该参数是OpenCV库中cvFindContours()函数的一个重要参数，用于指定边缘检测算法的参数设置。

边缘检测是图像处理中的一项基础任务，它的目标是通过寻找图像中不连续的像素值边界，来获取目标对象的轮廓。

而cvstartfindcontours_impl参数的作用就是对这个过程进行控制和调节，以提高边缘检测的准确性和效率。

cvstartfindcontours_impl参数可以用来调整边缘检测算法的灵敏度，从而适应不同类型的图像和目标对象。

通过设置合适的参数值，我们可以在满足实际应用需求的同时，尽可能地减少边缘检测中的噪声干扰和漏检现象。

这个参数的应用领域非常广泛。

例如，在工业产品质检中，可以利用cvstartfindcontours_impl参数来提取产品的外轮廓，并进一步判断是否存在缺陷或不良现象。

在医学影像处理中，cvstartfindcontours_impl参数可以用于检测病变区域的边缘，从而辅助医生进行疾病诊断和治疗方案的制定。

总之，cvstartfindcontours_impl参数在计算机视觉领域具有重要的意义和应用价值。

它通过调节边缘检测算法的参数，可以提高边缘检测的准确性和稳定性，为后续的图像处理任务提供可靠的基础。

随着计算机视觉技术的不断发展和进步，我们相信cvstartfindcontours_impl参数将会有更多的优化和改进空间，并在更多应用场景中发挥重要作用。

1.2文章结构文章结构部分的内容：在本文中，我们将探讨cvstartfindcontours_impl参数的作用及其重要性。

首先，我们将简要介绍背景知识，以便读者了解该参数的应用背景。

接下来，我们将详细讨论cvstartfindcontours_impl参数在图像处理中的作用及其具体功能。

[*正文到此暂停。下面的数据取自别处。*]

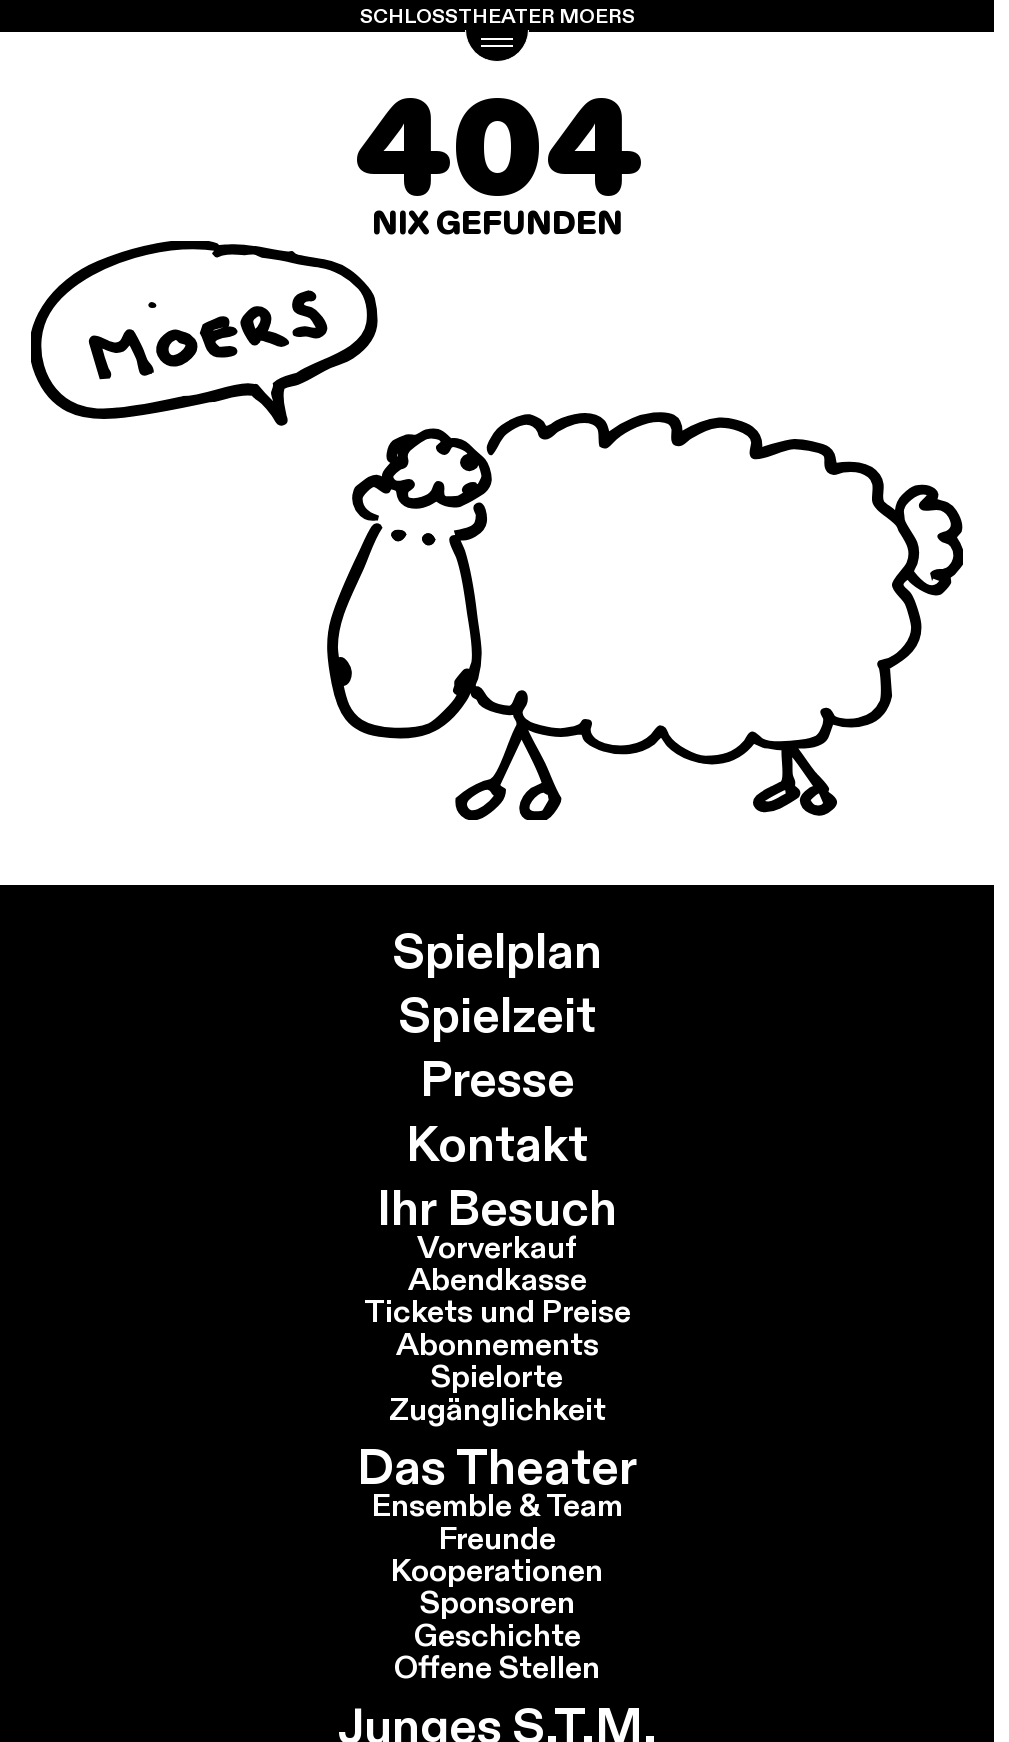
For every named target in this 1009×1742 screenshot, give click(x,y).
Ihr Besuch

python实现卷积码译码从一个通道的图片进行卷积生成新的单通道图的过程很容易理解，对于多个通道卷积后生成多个通道的图理解起来有点抽象。

本文以通俗易懂的方式讲述卷积，并辅以图片解释，能快速理解卷积的实现原理。

最后手写python代码实现卷积过程，让Tensorflow卷积在我们面前不再是黑箱子！注意：本文只针对batch_size=1,padding='SAME'，stride=[1,1,1,1]进行实验和解释，其他如果不是这个参数设置，原理也是一样。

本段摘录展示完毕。